Return exactly the span of lines in the following data that opens with the line containing "Ins Warenkorb" and closes with the line containing "Administrateur". Include nothing else.

◇ ◇ ◇ ◇ ◇

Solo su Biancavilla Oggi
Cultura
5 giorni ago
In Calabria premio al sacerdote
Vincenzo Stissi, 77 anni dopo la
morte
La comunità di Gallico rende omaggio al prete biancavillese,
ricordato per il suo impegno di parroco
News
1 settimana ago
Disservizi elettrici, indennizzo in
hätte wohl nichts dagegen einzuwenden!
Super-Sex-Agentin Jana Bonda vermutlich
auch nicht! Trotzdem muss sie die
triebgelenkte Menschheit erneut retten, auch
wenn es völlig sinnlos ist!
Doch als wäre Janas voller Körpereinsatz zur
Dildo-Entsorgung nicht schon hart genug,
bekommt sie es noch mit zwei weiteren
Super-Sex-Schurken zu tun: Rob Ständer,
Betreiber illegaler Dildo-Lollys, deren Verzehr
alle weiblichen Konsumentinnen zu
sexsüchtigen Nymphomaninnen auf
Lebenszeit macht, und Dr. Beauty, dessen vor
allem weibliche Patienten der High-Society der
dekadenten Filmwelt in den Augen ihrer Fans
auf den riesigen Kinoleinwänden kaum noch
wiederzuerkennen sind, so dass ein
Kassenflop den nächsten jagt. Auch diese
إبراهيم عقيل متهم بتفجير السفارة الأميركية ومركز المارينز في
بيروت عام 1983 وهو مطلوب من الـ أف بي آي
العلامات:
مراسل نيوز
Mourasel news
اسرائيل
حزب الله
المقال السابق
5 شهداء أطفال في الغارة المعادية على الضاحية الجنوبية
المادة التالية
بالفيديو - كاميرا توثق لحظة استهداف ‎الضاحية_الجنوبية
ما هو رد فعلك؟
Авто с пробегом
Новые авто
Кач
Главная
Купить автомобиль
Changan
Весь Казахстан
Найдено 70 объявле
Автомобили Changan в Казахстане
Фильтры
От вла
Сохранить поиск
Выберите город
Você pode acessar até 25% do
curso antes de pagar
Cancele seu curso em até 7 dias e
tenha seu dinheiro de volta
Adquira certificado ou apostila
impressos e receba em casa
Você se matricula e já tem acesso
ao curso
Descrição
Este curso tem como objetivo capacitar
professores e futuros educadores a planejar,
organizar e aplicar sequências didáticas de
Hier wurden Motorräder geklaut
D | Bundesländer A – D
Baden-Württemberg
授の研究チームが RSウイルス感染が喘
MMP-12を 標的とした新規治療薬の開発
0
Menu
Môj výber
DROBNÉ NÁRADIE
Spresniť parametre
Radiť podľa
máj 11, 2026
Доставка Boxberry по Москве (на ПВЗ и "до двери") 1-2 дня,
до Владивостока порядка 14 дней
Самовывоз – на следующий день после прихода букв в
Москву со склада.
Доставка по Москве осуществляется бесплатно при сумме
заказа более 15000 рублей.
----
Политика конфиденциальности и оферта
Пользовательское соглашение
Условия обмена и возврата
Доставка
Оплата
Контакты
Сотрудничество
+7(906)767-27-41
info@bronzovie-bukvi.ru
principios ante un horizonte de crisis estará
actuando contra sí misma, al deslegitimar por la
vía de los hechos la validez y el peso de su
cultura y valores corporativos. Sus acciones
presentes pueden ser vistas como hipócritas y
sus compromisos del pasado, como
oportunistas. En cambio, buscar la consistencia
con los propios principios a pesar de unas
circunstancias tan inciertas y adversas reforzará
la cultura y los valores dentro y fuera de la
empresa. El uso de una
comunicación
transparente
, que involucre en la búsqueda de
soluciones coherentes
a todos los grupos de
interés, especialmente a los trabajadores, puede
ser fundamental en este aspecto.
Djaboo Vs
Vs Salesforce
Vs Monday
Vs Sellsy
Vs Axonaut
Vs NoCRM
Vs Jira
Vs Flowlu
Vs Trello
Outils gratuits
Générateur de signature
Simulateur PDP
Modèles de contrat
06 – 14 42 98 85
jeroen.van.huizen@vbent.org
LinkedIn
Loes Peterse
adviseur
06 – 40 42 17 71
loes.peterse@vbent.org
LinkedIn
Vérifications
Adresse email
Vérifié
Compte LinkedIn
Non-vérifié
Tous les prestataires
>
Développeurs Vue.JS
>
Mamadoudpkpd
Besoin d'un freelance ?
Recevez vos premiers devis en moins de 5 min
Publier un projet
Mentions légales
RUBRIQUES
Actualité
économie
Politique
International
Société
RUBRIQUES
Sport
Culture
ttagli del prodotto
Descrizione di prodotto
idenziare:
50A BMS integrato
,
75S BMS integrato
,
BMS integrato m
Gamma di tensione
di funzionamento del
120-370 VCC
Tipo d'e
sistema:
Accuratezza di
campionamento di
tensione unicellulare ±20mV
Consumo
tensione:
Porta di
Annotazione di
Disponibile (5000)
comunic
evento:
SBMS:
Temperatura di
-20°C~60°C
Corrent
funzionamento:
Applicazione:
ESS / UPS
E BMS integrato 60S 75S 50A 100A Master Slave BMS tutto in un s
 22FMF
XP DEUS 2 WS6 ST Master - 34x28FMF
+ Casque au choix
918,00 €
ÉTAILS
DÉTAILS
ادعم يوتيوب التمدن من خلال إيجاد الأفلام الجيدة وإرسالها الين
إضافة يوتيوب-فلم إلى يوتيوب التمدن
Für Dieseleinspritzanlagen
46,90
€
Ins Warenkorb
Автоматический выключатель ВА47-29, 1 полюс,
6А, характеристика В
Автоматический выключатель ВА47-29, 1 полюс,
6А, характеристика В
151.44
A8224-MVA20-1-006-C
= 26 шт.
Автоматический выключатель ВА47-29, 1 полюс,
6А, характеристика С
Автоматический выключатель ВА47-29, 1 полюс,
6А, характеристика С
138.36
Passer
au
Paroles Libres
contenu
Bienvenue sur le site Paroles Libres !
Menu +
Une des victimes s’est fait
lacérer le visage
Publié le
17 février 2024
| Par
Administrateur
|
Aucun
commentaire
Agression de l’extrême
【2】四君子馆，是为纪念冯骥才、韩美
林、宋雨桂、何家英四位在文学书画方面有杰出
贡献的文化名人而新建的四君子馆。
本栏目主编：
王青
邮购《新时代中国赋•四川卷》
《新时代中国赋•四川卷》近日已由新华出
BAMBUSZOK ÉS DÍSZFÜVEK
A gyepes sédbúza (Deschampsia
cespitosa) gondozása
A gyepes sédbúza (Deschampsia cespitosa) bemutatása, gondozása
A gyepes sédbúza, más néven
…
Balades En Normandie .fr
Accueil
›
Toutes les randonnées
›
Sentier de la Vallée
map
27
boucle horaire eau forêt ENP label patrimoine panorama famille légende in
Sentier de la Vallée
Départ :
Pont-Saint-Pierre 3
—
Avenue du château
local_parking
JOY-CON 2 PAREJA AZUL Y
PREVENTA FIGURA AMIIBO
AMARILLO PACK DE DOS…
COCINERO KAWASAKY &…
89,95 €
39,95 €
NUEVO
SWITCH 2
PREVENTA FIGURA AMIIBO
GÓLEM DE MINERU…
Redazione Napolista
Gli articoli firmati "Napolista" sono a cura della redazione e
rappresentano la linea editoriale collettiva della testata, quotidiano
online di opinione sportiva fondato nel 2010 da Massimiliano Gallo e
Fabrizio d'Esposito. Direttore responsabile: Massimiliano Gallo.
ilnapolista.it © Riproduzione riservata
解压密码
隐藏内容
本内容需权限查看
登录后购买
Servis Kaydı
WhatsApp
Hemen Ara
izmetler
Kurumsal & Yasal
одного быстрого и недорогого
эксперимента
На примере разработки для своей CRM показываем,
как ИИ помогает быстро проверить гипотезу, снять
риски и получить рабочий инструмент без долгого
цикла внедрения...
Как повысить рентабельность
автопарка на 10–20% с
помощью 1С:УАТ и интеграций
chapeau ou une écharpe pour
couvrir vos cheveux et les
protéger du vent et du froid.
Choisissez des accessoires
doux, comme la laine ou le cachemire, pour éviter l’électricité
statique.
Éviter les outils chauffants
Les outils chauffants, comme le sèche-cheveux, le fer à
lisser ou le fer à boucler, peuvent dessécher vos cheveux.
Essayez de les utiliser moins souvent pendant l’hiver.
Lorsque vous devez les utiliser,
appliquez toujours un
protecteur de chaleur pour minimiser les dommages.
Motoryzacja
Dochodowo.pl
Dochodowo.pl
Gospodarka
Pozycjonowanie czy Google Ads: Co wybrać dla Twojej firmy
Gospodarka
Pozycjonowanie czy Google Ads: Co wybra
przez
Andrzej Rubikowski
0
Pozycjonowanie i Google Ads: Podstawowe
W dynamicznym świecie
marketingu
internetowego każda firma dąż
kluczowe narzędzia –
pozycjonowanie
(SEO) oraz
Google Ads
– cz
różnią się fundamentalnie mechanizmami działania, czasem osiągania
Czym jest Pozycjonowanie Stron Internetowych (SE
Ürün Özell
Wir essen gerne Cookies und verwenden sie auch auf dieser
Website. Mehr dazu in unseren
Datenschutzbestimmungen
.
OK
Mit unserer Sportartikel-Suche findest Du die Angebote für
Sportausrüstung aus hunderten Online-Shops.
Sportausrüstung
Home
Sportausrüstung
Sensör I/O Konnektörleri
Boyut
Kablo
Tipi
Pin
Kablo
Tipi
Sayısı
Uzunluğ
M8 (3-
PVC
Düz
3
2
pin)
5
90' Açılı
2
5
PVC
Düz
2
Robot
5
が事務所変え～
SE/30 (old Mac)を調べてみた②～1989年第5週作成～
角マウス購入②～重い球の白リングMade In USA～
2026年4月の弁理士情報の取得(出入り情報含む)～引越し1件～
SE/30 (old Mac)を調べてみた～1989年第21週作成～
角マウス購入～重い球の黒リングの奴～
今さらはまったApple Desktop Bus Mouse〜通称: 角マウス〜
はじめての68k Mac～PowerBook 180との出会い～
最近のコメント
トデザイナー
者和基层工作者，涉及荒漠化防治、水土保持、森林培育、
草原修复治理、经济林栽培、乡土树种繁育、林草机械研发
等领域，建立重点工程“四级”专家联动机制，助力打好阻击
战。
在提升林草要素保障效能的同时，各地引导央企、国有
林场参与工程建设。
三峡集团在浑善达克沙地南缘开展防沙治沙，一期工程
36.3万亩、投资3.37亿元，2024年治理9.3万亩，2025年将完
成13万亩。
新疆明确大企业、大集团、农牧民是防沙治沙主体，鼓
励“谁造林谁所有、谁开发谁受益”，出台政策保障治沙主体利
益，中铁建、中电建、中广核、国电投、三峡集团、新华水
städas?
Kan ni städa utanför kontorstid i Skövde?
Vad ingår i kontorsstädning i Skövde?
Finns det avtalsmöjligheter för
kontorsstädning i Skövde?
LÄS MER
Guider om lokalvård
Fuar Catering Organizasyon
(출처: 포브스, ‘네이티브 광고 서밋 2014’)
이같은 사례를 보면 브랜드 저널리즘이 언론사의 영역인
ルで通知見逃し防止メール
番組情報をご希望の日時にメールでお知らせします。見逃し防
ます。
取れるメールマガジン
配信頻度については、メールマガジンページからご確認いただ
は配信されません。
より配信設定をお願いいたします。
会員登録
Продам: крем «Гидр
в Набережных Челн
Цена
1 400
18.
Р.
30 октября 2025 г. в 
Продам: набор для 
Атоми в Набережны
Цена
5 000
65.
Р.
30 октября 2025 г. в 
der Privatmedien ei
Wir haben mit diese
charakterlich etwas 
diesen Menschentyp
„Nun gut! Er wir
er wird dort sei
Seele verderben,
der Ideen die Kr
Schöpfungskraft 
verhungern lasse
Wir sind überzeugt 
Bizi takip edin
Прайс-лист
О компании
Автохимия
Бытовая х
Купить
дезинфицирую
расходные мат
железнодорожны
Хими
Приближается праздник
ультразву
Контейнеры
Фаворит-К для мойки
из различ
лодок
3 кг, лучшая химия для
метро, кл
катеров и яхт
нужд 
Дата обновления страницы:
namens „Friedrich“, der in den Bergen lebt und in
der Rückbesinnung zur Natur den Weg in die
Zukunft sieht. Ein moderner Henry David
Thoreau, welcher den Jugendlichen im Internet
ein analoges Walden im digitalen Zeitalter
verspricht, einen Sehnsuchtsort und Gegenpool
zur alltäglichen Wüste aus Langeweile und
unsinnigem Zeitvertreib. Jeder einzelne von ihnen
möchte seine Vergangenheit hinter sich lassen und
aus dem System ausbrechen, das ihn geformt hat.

◇ ◇ ◇ ◇ ◇

The answer |
Ins Warenkorb
Автоматический выключатель ВА47-29, 1 полюс,
6А, характеристика В
Автоматический выключатель ВА47-29, 1 полюс,
6А, характеристика В
151.44
A8224-MVA20-1-006-C
= 26 шт.
Автоматический выключатель ВА47-29, 1 полюс,
6А, характеристика С
Автоматический выключатель ВА47-29, 1 полюс,
6А, характеристика С
138.36
Passer
au
Paroles Libres
contenu
Bienvenue sur le site Paroles Libres !
Menu +
Une des victimes s’est fait
lacérer le visage
Publié le
17 février 2024
| Par
Administrateur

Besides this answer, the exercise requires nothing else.